Tuesday, December 08, 2009

Home At Last

By Vahan Janjigian - I'm finally back from the 16th Forbes Cruise for Investors. I got off the ship in Aruba on Sunday and took a long flight home. The Internet connection on the ship was not always reliable, so I did not get a chance until now to post my comments about Jack Ablin's presentation.

Jack is the Chief Investment Officer at Harris Private Bank. We first met in 1996 when I was on the faculty at Northeastern University. I signed up for a course to prepare for the Level II Chartered Financial Analyst exam and Jack was one of my instructors. He was an excellent lecturer.

It was nice to see that he hasn't lost his presentation skills. Jack is a quantitative analyst. One of his comments should give college students majoring in business something to think about. He said he only hires people with strong quantitative skills. He especially likes engineering majors. This is because he finds it easier to teach an engineer how to do finance than to teach a business major how to do quantitative analysis.

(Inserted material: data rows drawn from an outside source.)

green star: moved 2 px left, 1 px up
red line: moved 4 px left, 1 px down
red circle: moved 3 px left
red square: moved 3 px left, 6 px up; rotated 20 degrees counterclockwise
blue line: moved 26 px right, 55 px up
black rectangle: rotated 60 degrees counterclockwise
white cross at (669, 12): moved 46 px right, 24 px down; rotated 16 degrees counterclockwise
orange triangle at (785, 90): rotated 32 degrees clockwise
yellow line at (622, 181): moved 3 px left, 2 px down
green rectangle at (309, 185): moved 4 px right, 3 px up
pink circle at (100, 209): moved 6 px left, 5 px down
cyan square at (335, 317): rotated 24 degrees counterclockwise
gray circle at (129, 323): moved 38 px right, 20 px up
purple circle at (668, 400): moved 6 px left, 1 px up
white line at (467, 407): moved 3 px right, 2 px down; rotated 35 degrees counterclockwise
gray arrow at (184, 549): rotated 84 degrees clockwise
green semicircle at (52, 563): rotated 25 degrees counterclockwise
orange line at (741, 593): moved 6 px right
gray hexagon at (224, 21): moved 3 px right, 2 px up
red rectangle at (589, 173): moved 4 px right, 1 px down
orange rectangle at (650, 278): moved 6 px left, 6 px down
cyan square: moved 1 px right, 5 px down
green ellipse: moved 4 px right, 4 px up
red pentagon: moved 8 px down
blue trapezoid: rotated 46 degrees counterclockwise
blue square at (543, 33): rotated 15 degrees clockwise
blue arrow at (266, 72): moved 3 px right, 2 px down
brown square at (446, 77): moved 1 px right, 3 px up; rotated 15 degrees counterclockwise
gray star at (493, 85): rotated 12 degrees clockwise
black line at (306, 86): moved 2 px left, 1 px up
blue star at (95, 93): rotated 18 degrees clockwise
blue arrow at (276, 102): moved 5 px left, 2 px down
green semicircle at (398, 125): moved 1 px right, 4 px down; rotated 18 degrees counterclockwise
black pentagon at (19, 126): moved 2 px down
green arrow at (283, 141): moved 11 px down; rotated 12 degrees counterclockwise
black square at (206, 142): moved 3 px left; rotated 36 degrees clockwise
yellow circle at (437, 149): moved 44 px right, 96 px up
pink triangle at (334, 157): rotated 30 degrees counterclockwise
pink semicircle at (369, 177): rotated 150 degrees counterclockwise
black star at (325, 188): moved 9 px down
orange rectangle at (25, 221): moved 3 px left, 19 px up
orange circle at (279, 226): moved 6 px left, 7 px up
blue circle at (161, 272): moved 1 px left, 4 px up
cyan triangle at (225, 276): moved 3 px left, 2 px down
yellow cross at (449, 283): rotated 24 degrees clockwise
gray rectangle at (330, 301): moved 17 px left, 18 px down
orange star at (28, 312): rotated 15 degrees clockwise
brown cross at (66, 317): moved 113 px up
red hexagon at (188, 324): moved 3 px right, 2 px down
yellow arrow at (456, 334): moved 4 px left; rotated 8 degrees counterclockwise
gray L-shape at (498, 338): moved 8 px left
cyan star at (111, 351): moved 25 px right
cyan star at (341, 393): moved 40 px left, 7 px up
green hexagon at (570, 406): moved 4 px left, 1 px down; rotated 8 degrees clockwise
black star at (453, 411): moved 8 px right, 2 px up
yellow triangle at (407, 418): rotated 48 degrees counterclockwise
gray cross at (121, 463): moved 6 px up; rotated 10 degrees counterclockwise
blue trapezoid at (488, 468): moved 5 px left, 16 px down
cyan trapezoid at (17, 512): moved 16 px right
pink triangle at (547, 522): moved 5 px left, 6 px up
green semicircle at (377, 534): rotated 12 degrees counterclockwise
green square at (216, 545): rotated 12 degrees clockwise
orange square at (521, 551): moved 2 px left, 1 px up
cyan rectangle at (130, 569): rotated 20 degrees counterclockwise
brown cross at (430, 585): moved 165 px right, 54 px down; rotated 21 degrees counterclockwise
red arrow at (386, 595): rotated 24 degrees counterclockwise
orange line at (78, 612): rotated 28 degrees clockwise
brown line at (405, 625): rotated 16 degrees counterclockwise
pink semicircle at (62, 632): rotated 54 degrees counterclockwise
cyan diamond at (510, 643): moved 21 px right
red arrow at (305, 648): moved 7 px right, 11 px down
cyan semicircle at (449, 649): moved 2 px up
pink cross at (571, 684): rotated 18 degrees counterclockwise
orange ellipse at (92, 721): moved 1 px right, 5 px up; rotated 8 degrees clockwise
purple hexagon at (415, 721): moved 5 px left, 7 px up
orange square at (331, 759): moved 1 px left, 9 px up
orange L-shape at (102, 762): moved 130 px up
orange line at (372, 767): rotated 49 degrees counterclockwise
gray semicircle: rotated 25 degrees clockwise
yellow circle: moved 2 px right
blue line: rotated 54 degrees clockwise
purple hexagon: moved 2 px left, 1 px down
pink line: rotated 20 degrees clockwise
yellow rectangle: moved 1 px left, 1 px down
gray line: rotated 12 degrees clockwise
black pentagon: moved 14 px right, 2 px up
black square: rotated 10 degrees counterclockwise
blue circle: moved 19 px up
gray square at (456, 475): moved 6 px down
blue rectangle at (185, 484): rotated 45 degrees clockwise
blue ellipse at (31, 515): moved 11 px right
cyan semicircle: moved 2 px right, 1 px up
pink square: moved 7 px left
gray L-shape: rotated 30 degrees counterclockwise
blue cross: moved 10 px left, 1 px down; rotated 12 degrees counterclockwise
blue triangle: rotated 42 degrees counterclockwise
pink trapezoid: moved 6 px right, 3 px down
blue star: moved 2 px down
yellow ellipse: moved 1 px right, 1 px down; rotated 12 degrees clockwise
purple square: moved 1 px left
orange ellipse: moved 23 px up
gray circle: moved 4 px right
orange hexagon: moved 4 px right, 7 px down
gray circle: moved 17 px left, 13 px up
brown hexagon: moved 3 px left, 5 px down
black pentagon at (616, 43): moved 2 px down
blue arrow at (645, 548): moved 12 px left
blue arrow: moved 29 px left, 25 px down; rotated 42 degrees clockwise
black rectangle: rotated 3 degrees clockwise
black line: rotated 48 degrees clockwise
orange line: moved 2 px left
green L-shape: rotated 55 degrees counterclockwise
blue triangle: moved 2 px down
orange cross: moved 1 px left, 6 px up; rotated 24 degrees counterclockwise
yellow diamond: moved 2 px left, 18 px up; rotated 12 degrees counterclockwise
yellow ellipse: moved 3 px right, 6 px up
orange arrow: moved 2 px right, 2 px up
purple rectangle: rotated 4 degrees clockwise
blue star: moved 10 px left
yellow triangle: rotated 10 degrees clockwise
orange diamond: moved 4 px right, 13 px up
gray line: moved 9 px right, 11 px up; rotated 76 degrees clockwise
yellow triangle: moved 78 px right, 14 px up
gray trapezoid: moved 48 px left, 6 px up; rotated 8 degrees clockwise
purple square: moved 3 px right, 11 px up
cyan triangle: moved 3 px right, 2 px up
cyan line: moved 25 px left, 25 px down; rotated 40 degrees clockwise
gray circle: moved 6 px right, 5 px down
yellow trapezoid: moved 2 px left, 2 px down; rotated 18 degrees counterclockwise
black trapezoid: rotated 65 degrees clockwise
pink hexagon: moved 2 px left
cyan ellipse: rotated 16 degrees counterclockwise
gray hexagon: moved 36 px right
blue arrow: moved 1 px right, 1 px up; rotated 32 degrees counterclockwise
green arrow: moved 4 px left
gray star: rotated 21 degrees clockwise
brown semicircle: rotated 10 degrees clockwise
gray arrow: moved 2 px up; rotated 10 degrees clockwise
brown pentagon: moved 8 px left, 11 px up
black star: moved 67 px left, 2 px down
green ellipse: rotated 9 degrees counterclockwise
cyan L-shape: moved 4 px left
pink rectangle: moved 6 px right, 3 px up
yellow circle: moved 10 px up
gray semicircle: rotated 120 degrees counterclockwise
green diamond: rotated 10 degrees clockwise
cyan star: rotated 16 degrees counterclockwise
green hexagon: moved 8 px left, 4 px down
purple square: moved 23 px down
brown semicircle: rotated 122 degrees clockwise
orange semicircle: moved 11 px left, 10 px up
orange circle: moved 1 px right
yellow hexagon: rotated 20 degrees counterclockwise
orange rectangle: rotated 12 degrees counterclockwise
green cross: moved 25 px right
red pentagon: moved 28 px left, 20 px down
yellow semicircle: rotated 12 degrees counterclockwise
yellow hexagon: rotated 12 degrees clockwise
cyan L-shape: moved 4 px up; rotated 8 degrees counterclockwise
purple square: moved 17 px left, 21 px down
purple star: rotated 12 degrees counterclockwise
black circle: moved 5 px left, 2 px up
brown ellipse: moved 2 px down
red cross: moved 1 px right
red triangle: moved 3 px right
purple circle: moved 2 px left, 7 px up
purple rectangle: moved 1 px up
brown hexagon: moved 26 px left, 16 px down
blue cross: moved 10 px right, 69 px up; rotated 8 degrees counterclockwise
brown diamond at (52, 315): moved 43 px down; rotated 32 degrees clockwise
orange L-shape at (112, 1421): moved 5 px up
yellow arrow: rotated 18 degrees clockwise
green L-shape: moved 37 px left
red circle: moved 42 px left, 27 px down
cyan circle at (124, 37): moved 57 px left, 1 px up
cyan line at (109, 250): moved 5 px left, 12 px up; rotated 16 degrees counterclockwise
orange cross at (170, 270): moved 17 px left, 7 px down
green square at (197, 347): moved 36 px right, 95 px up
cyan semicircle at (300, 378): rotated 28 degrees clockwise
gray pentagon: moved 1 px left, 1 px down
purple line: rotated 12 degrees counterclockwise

Jack is fond of using a momentum approach to investing. There are plenty of investors who are skeptical of this approach, but it really does work. Sheridan Titman, now a professor at the University of Texas, was one of the first to document that stocks exhibit momentum. One approach Jack relies on is to compare an index or sector to its moving average. In general, he avoids buying stocks until they start moving up. He is happy to miss the opportunity to buy at the bottom until he is confident that an upward trend has begun.

Jack believes the market is currently at a fair to full valuation. He thinks inflation will eventually become a problem, but says we will have about two to three years to prepare for it. He expects the Fed to sit tight through much of 2010. He mentioned two ETFs he currently likes: The S&P International Small Cap (GWX) and the WisdomTree International Small Cap Dividend (DLS).

Jack recently authored a book: Reading Minds and Markets: Minimizing Risk and Maximizing Returns in a Volatile Global Marketplace. He gave a copy to all attendees. I am putting it on my reading list.

Thursday, December 03, 2009

Visiting St. Bart's

By Vahan Janjigian - We took two days day off from our seminars to enjoy the cruise. We also got off the ship at a couple of ports. I went on a five-mile hike today in St. Bart’s. Nonetheless, I also managed to hold a number of impromptu discussions with several attendees about the economy and markets. Most of these people are retired and have a high net worth. Many are sophisticated investors. Yet I have not spoken with anyone who I would call bullish. They are all cautious about the economy and extremely skeptical about the strength of the recent rally in stocks. They are also worried that the government’s efforts to revive the economy will ultimately fail, especially since there is so much talk about increasing both taxes and spending.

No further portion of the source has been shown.